Portekizli teknik direktör Fernando Santos, belli ki siyah-beyazlı kadroya henüz dokunmuyor. O nedenle renksiz, eski tv’lerde izlediğimiz maçlar gibi siyah-beyaz bir oyun izledik.Adana Demirspor da ligin kadro kaybına uğrayan takımlarından.
Beşiktaş’ın kayıpları, onların yarısı kadar değil. Yine de takım kültürü denen bir şey var. Hakçası, topa daha çok sahip olarak (51/49) oyuna ağırlık koyan Beşiktaş’tı.. Ev sahibi takım ilk yarıda 8 şut atarken, onlar 2’de kaldı. Yine de oyunun ortağı idiler. Ancak 48’de Barasi’nin kırmızı kart görmesiyle “baskınlık” Beşiktaş’a geçti.
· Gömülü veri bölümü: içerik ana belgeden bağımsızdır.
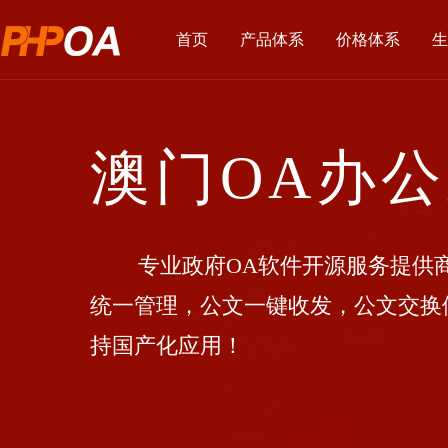
首页
产品体系
价格体系
生
澳门OA办
专业政府OA软件开源服务提供商
统一管理，公文一键收发，公文交换
持国产化应用！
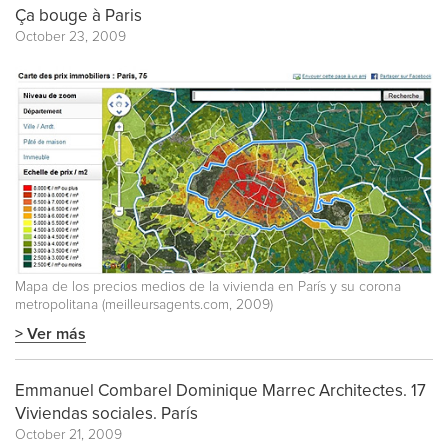
Ça bouge à Paris
October 23, 2009
Mapa de los precios medios de la vivienda en París y su corona
metropolitana (meilleursagents.com, 2009)
> Ver más
Emmanuel Combarel Dominique Marrec Architectes. 17
Viviendas sociales. París
October 21, 2009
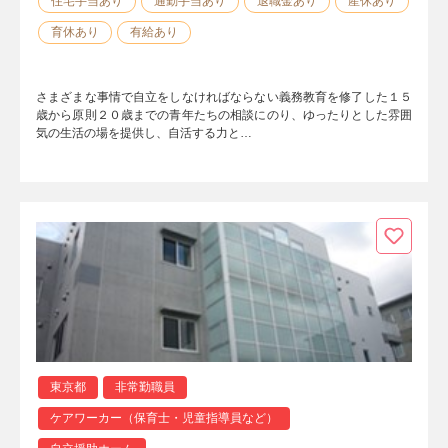
住宅手当あり
通勤手当あり
退職金あり
産休あり
育休あり
有給あり
さまざまな事情で自立をしなければならない義務教育を修了した１５
歳から原則２０歳までの青年たちの相談にのり、ゆったりとした雰囲
気の生活の場を提供し、自活する力と…
東京都
非常勤職員
ケアワーカー（保育士・児童指導員など）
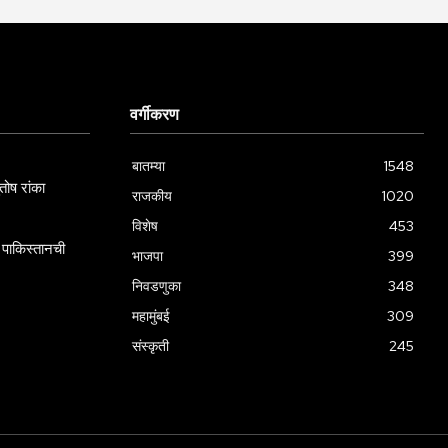
वर्गीकरण
बातम्या
1548
ोष रांका
राजकीय
1020
विशेष
453
पाकिस्तानची
भाजपा
399
निवडणुका
348
महामुंबई
309
संस्कृती
245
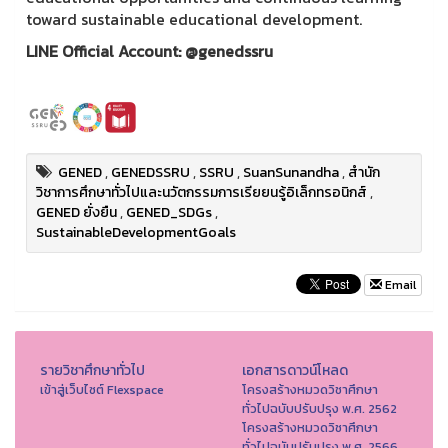
toward sustainable educational development.
LINE Official Account: @genedssru
GENED
,
GENEDSSRU
,
SSRU
,
SuanSunandha
,
สำนัก
วิชาการศึกษาทั่วไปและนวัตกรรมการเรียยนรู้อิเล็กทรอนิกส์
,
GENED ยั่งยืน
,
GENED_SDGs
,
SustainableDevelopmentGoals
Email
รายวิชาศึกษาทั่วไป
เอกสารดาวน์โหลด
เข้าสู่เว็บไซต์ Flexspace
โครงสร้างหมวดวิชาศึกษา
ทั่วไปฉบับปรับปรุง พ.ศ. 2562
โครงสร้างหมวดวิชาศึกษา
ทั่วไปฉบับปรับปรุง พ.ศ. 2566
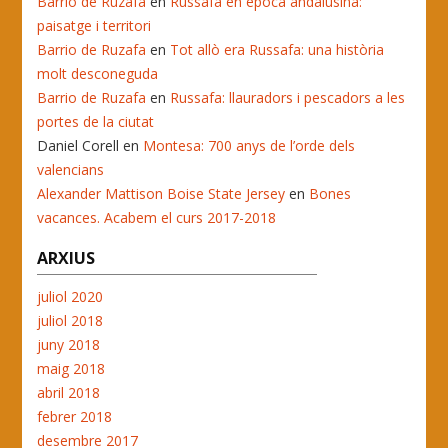
Barrio de Ruzafa
en
Russafa en època andalusina:
paisatge i territori
Barrio de Ruzafa
en
Tot allò era Russafa: una història
molt desconeguda
Barrio de Ruzafa
en
Russafa: llauradors i pescadors a les
portes de la ciutat
Daniel Corell
en
Montesa: 700 anys de l’orde dels
valencians
Alexander Mattison Boise State Jersey
en
Bones
vacances. Acabem el curs 2017-2018
ARXIUS
juliol 2020
juliol 2018
juny 2018
maig 2018
abril 2018
febrer 2018
desembre 2017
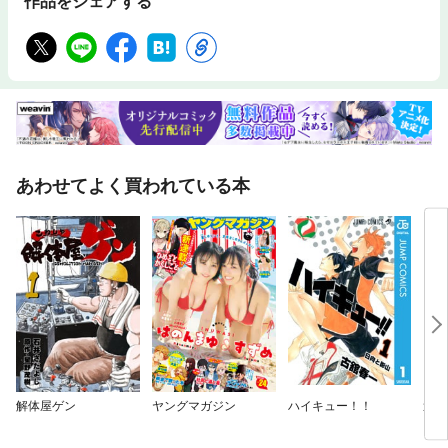
作品をシェアする
あわせてよく買われている本
解体屋ゲン
ヤングマガジン
ハイキュー！！
週刊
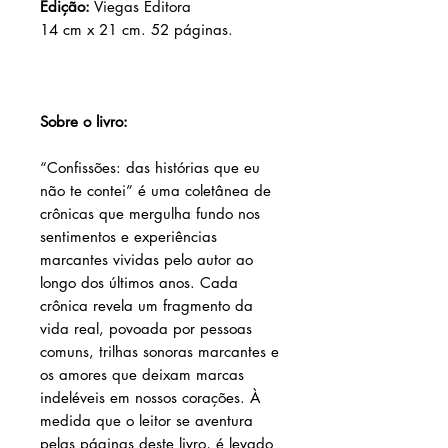
Edição:
Viegas Editora
14 cm x 21 cm. 52 páginas.
Sobre o livro:
“Confissões: das histórias que eu
não te contei” é uma coletânea de
crônicas que mergulha fundo nos
sentimentos e experiências
marcantes vividas pelo autor ao
longo dos últimos anos. Cada
crônica revela um fragmento da
vida real, povoada por pessoas
comuns, trilhas sonoras marcantes e
os amores que deixam marcas
indeléveis em nossos corações. À
medida que o leitor se aventura
pelas páginas deste livro, é levado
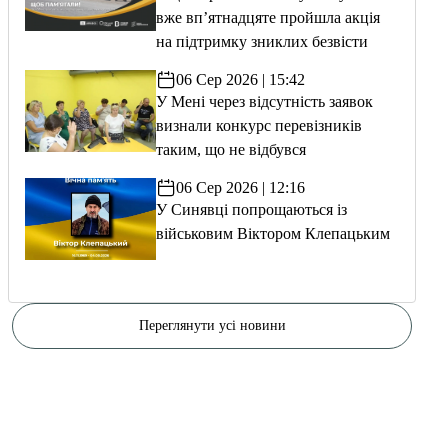
вже вп’ятнадцяте пройшла акція
на підтримку зниклих безвісти
06 Сер 2026 | 15:42
У Мені через відсутність заявок
визнали конкурс перевізників
таким, що не відбувся
06 Сер 2026 | 12:16
У Синявці попрощаються із
військовим Віктором Клепацьким
Переглянути усі новини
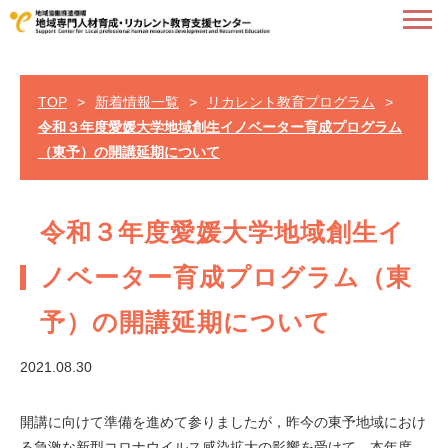
TOP
>
新着情報一覧
>
リカレント教育プログラム
>
令和３年度愛媛大学地域創生イノベーター育成プログラム
（東予）の開講延期について
令和３年度愛媛大学地域創生イ
ノベーター育成プログラム（東
予）の開講延期について
2021.08.30
開講に向けて準備を進めて参りましたが，昨今の東予地域におけ
る急激な新型コロナウイルス感染拡大の影響を受けて，本年度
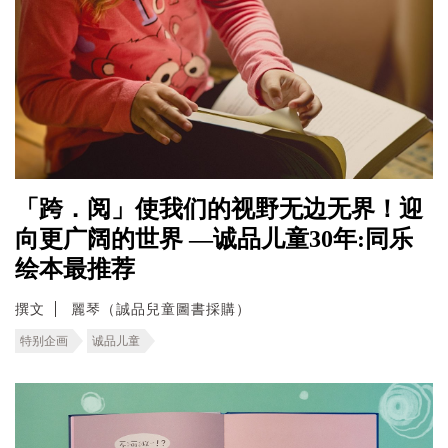
「跨．阅」使我们的视野无边无界！迎
向更广阔的世界 —诚品儿童30年:同乐
绘本最推荐
撰文
麗琴（誠品兒童圖書採購）
特别企画
诚品儿童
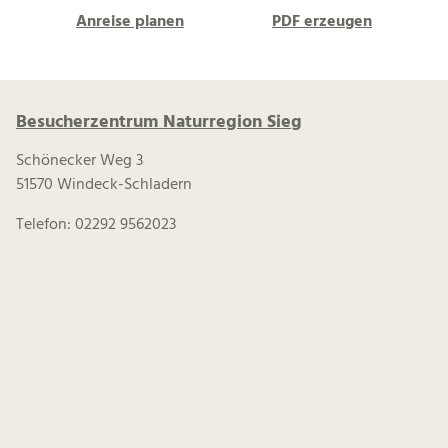
Anreise planen
PDF erzeugen
Besucherzentrum Naturregion Sieg
Schönecker Weg 3
51570 Windeck-Schladern
Telefon: 02292 9562023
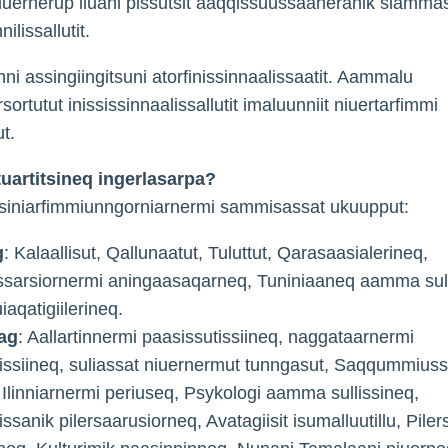
iuernerup iluani pissutsit aaqqissuussaaneranik siamma
nilissallutit.
nni assingiingitsuni atorfinissinnaalissaatit. Aammalu
rtutut inississinnaalissallutit imaluunniit niuertarfimmi
t.
uartitsineq ingerlasarpa?
siniarfimmiunngorniarnermi sammisassat ukuupput:
g
: Kalaallisut, Qallunaatut, Tuluttut, Qarasaasialerineq,
ssarsiornermi aningaasaqarneq, Tuniniaaneq aamma sul
uiaqatigiilerineq.
ag
: Aallartinnermi paasissutissiineq, naggataarnermi
issiineq, suliassat niuernermut tunngasut, Saqqummiuss
 Ilinniarnermi periuseq, Psykologi aamma sullissineq,
issanik pilersaarusiorneq, Avatagiisit isumalluutillu, Piler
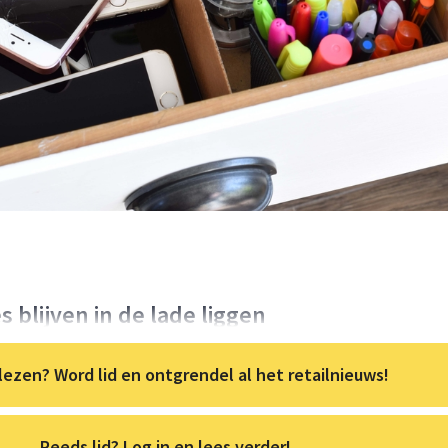
blijven in de lade liggen
lezen? Word lid en ontgrendel al het retailnieuws!
Reeds lid? Log in en lees verder!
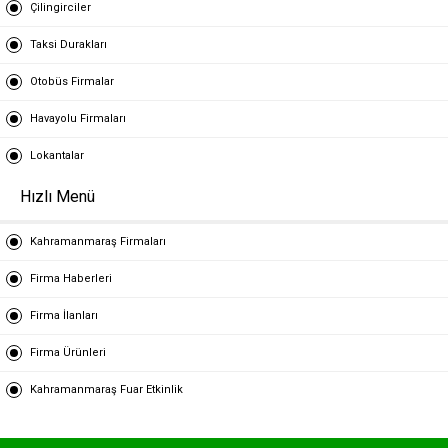
Çilingirciler
Taksi Durakları
Otobüs Firmalar
Havayolu Firmaları
Lokantalar
Hızlı Menü
Kahramanmaraş Firmaları
Firma Haberleri
Firma İlanları
Firma Ürünleri
Kahramanmaraş Fuar Etkinlik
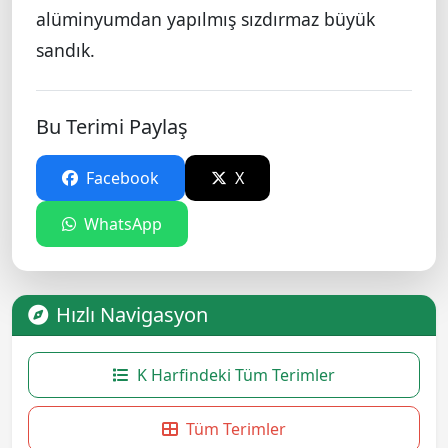
alüminyumdan yapılmış sızdırmaz büyük
sandık.
Bu Terimi Paylaş
Facebook
X
WhatsApp
Hızlı Navigasyon
K Harfindeki Tüm Terimler
Tüm Terimler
Ancak etkisiz ve heyecansız bir baskınlıktı bu. Maçın yaklaşık yarısını 10 kişiyle oynayan Demirspor, Beşiktaş’ın hemen bütün ataklarında şut fırsatı vermeden topa el koyan taraftı. Beşiktaş’ta Semih Kılıçsoy, Rasicha, Cenk Tosun, Gedson Fernandes ve sonradan oyuna giren Ghezzal, topla etkin göründüler ama pozisyonları tamamlayıcı ustalık gösteremediler. Yine de Rebiç’in katılmasıyla oyunun derinlik kazandığını söyleyebiliriz. Cenk ve arkadaşları ilk yarıda kazandıkları duran top avantajlarından da yararlanamadılar.
Beşiktaş dünkü maç golsüz bitince adeta ruhunu kaybetmiş bir takıma döndü. Bu takım nasıl ayağa kalkacak?
Hangi hedef duygusuyla başarılı olacak?
Türkiye Kupası’nın ağırlığına dayanabilecek mi?
Ağır hastaya ağır sorular şimdilik bu kadar!
Kan kaybı durmuyor / Bilal Meşe
Beşiktaş’ın ‘cengaveri’, ‘nöbetçi’ oyuncusu, kaptanı Necip Uysal’a tek olumsuz laf söyleyen çarpılır valla! Her gelen yeni teknik adam, sıkıştıkları anda can simidi gibi ona sarılıyor… Dün de Tayyip Talha’nın yerine onbirde sahaya çıktı. Beğenirsiniz, beğenmezsiniz, beni bağlamaz, Necip hiç olmazsa yüreğini ortaya koyuyor… Yetmez mi?
Pendik faciası hala sıcaklığını koruyor! Kuşkusuz bu yenilgi oyuncuları çok etkilemiş… Bunun izlerini dünkü maçta fazlasıyla gözlemledik.
Buna karşın, Adana Demirspor karşısında Kartal’ı biraz daha iştahlı ve arzulu gördük… Üretim mi, tabi ki var, ama o meşin yuvarlağı filelere gönderecek krampon yok! Örnek Cenk Tosun, Rachica, Semih ve Tayfun; denediler, beceremediler! Orta hakem Atilla Karaoğlan FIFA kokartlı, yardımcıları da… Yusuf Barasi’yi çift sarıdan atması doğru, keza çıkardığı kartlar da. Peki, Rachica’nın topla cezaalanına girdiği anda Michut tarafından omuzundan çekilerek yere indirilmesine ne diyeceğiz? Buz gibi penaltı, üstelik Karaoğlan’ın gözünün önünde… Oyunu durdurdu, kulaklığını dinledi, “devam” dedi. Hadi ordan… VAR’ın bir uyarısı var mı, yok mu, bizce karanlık! Alooo İlker Coşkun!
Konuk takımın on kişi kalmasından sonra oyunu tek kaleye çeviren Beşiktaş, yüklendiği anlarda sürekli duvara çarpıp geri döndü! 68’de Semih kalabalık savunmanın arasına daldı, sert vurdu, top üst direkte patladı.Yahu tam tamına 47 dakika on kişi oynayan konuk takımı yenemiyorsanız, bunun adına şansızlık falan demeyin, beceriksizliktir arkadaş! 90’da kaçan golü gördünüz mü. Rebiç soldan kesti, Muleka kafasıyla dokundu, Cenk geç kaldı!Kartal, her geçen gün kan kaybetmeye devam ediyor. Lig treni çoktan kaçtı. Önde bir hedef kaldı… Türkiye Kupası olur mu? Bence çok zor, inşallah yanılırım!